Material provided
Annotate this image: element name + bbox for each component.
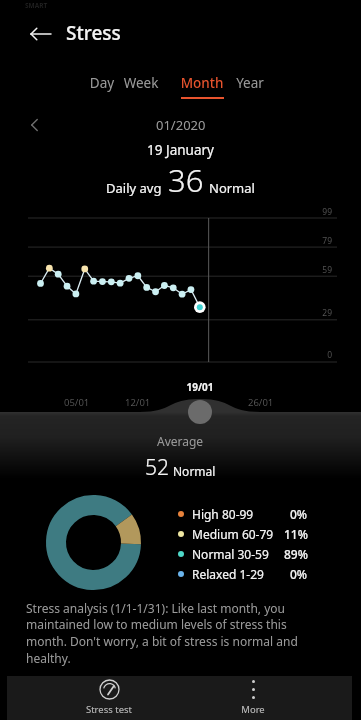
staticText: Normal — [173, 463, 216, 479]
staticText: 79 — [320, 235, 332, 247]
button[interactable]: Drag handle — [188, 400, 212, 424]
staticText: 59 — [320, 264, 332, 276]
staticText: 0 — [320, 349, 332, 361]
button[interactable]: Month — [178, 74, 226, 104]
button[interactable]: Stress test — [68, 676, 150, 720]
staticText: Stress analysis (1/1-1/31): Like last mo… — [26, 600, 317, 667]
staticText: Relaxed 1-29 — [192, 566, 264, 582]
staticText: 26/01 — [248, 396, 274, 409]
button[interactable]: More — [212, 676, 294, 720]
staticText: 11% — [284, 526, 308, 542]
button[interactable]: Week — [117, 74, 165, 104]
button[interactable]: Relaxed 1-29 — [178, 564, 308, 584]
staticText: 0% — [290, 506, 308, 522]
button[interactable]: Normal 30-59 — [178, 544, 308, 564]
staticText: 19 January — [147, 141, 214, 159]
staticText: Medium 60-79 — [192, 526, 274, 542]
button[interactable]: Back — [24, 17, 58, 51]
staticText: Year — [228, 74, 272, 92]
staticText: Stress test — [68, 703, 150, 716]
staticText: 89% — [284, 546, 308, 562]
button[interactable]: High 80-99 — [178, 504, 308, 524]
staticText: 05/01 — [64, 396, 90, 409]
staticText: More — [212, 703, 294, 716]
staticText: Week — [117, 74, 165, 92]
staticText: Normal — [209, 179, 255, 197]
staticText: 99 — [320, 206, 332, 218]
staticText: 12/01 — [125, 396, 151, 409]
button[interactable]: Year — [228, 74, 272, 104]
staticText: Average — [157, 433, 204, 449]
staticText: 36 — [168, 159, 204, 201]
staticText: 29 — [320, 307, 332, 319]
staticText: Month — [178, 74, 226, 92]
staticText: 19/01 — [186, 380, 214, 394]
staticText: SMART — [25, 1, 48, 10]
button[interactable]: Day — [82, 74, 122, 104]
staticText: Normal 30-59 — [192, 546, 269, 562]
staticText: Day — [82, 74, 122, 92]
staticText: 52 — [145, 453, 169, 482]
staticText: 0% — [290, 566, 308, 582]
staticText: Stress — [66, 20, 121, 46]
button[interactable]: Medium 60-79 — [178, 524, 308, 544]
staticText: Daily avg — [106, 179, 162, 197]
staticText: High 80-99 — [192, 506, 254, 522]
button[interactable]: Previous period — [22, 112, 48, 138]
staticText: 01/2020 — [156, 116, 206, 134]
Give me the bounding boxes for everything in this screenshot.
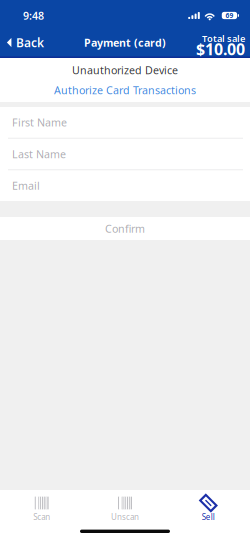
- staticText: Confirm: [105, 221, 145, 236]
- button[interactable]: Scan: [0, 494, 83, 525]
- button[interactable]: Authorize Card Transactions: [0, 80, 250, 100]
- staticText: Sell: [202, 512, 215, 522]
- staticText: 69: [226, 11, 234, 20]
- staticText: Unscan: [111, 512, 139, 522]
- staticText: Total sale: [202, 32, 245, 45]
- staticText: 9:48: [23, 8, 44, 23]
- staticText: First Name: [12, 115, 67, 129]
- button[interactable]: Sell: [167, 494, 250, 525]
- staticText: Last Name: [12, 147, 66, 161]
- staticText: Payment (card): [84, 35, 166, 50]
- staticText: Authorize Card Transactions: [54, 83, 196, 97]
- staticText: Scan: [33, 512, 50, 522]
- button[interactable]: Unscan: [83, 494, 167, 525]
- staticText: Unauthorized Device: [72, 63, 178, 77]
- staticText: $10.00: [196, 38, 245, 60]
- staticText: Back: [16, 34, 44, 50]
- staticText: Email: [12, 179, 40, 193]
- button[interactable]: Confirm: [0, 217, 250, 240]
- button[interactable]: Back: [0, 28, 52, 58]
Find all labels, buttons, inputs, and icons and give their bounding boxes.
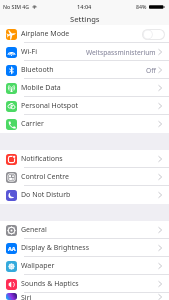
button[interactable]: AA [0, 239, 169, 257]
staticText: Weltspassministerium [86, 48, 156, 57]
staticText: Bluetooth [21, 65, 54, 75]
staticText: AA [8, 245, 16, 252]
button[interactable]: Bluetooth [0, 61, 169, 79]
staticText: Display & Brightness [21, 243, 90, 253]
staticText: Do Not Disturb [21, 190, 71, 200]
staticText: Airplane Mode [21, 29, 70, 39]
button[interactable]: Siri [0, 293, 169, 300]
staticText: Wallpaper [21, 261, 55, 271]
staticText: Siri [21, 293, 32, 300]
staticText: No SIM 4G [3, 3, 30, 10]
button[interactable]: Personal Hotspot [0, 97, 169, 115]
staticText: Personal Hotspot [21, 101, 78, 111]
staticText: General [21, 225, 47, 235]
staticText: Wi-Fi [21, 47, 38, 57]
staticText: Notifications [21, 154, 63, 164]
button[interactable]: Airplane Mode [0, 25, 169, 43]
button[interactable]: Wi-Fi [0, 43, 169, 61]
staticText: Carrier [21, 119, 44, 129]
button[interactable]: Notifications [0, 150, 169, 168]
staticText: Mobile Data [21, 83, 61, 93]
staticText: Control Centre [21, 172, 70, 182]
button[interactable]: Wallpaper [0, 257, 169, 275]
staticText: Off [146, 66, 156, 75]
button[interactable]: Mobile Data [0, 79, 169, 97]
staticText: Settings [70, 14, 100, 24]
staticText: Sounds & Haptics [21, 279, 79, 289]
button[interactable]: General [0, 221, 169, 239]
button[interactable]: Carrier [0, 115, 169, 133]
button[interactable]: Do Not Disturb [0, 186, 169, 204]
button[interactable]: Control Centre [0, 168, 169, 186]
button[interactable]: Sounds & Haptics [0, 275, 169, 293]
staticText: 14:04 [77, 3, 92, 11]
staticText: 84% [136, 3, 147, 10]
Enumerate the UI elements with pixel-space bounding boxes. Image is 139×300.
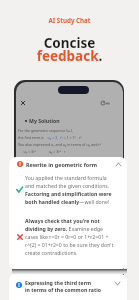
staticText: Always check that you're not dividing by…	[25, 217, 116, 256]
staticText: Expressing the third term in terms of th…	[25, 279, 101, 294]
button[interactable]: Close	[19, 99, 27, 107]
button[interactable]: Expressing the third term in terms of th…	[9, 274, 127, 300]
staticText: You applied the standard formula and mat…	[25, 174, 116, 205]
staticText: Concise	[0, 34, 139, 52]
button[interactable]: History	[100, 100, 106, 106]
button[interactable]: Collapse	[116, 163, 121, 166]
staticText: My Solution	[29, 117, 60, 124]
staticText: the first term is u₀ = 3, r² = 1 × 1² · …	[18, 135, 82, 140]
button[interactable]: Expand	[115, 282, 120, 285]
staticText: For the geometric sequence (uₙ),	[18, 128, 74, 133]
staticText: u₁ = 3r² u₂ = 3r³ · r	[18, 149, 66, 154]
staticText: Rewrite in geometric form	[26, 161, 97, 168]
button[interactable]: Settings	[105, 100, 111, 106]
staticText: You also expressed u₁ and u₂ in terms of…	[18, 142, 102, 147]
button[interactable]: Rewrite in geometric form	[9, 157, 127, 171]
staticText: AI Study Chat	[0, 16, 139, 24]
staticText: feedback.	[0, 47, 139, 65]
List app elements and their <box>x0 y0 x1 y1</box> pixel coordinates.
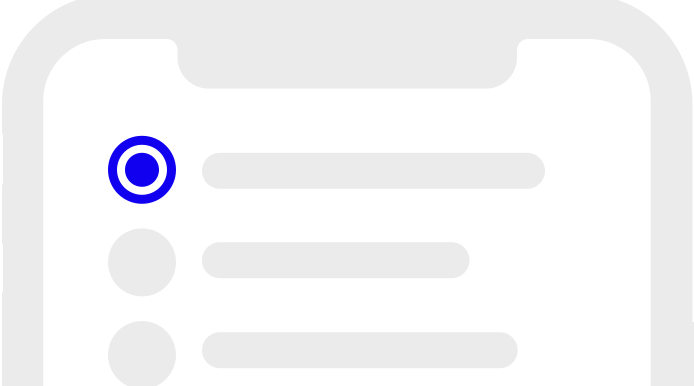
button[interactable]: Option <box>0 0 694 386</box>
button[interactable]: Option <box>0 0 694 386</box>
button[interactable]: Selected option <box>0 0 694 386</box>
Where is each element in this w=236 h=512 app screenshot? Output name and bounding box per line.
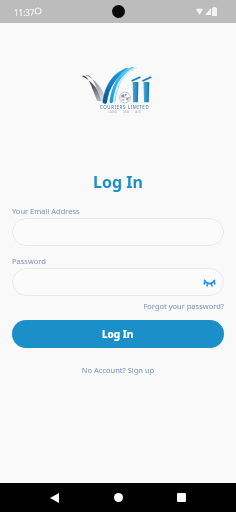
button[interactable]: [12, 218, 224, 246]
button[interactable]: Show password: [201, 274, 217, 290]
staticText: Log In: [102, 327, 134, 341]
staticText: LAND · SEA · AIR: [108, 110, 142, 114]
button[interactable]: Show password: [12, 268, 224, 296]
staticText: Your Email Address: [12, 206, 80, 216]
button[interactable]: Forgot your password?: [12, 301, 224, 311]
button[interactable]: Home: [104, 487, 132, 508]
staticText: COURIERS LIMITED: [100, 104, 150, 110]
button[interactable]: Back: [40, 487, 68, 508]
button[interactable]: No Account? Sign up: [0, 365, 236, 375]
button[interactable]: Recent apps: [167, 487, 195, 508]
staticText: Log In: [0, 171, 236, 193]
staticText: 11:37: [14, 7, 35, 18]
button[interactable]: Log In: [12, 320, 224, 348]
staticText: Password: [12, 256, 46, 266]
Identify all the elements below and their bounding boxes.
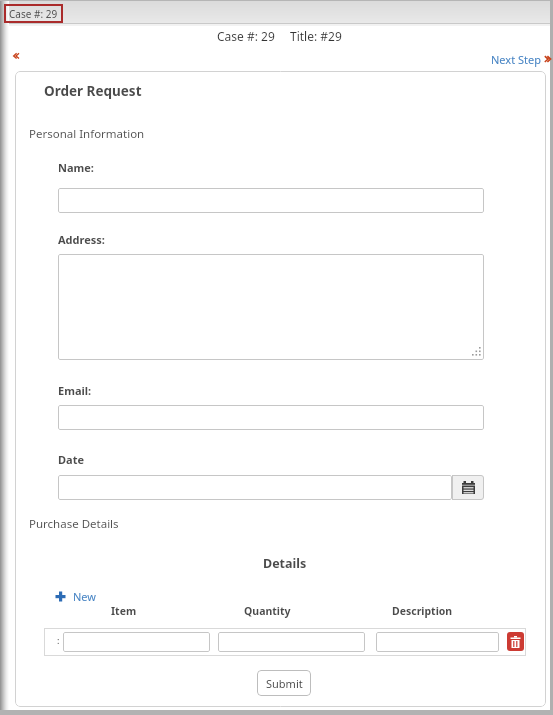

Problem statement
Please report every line in the entries above that holds the string "screenshot".

Response to this task
Give me the bounding boxes for everything in this screenshot.
Where is each element in this w=236 h=512 app screenshot? Output name and bounding box per line.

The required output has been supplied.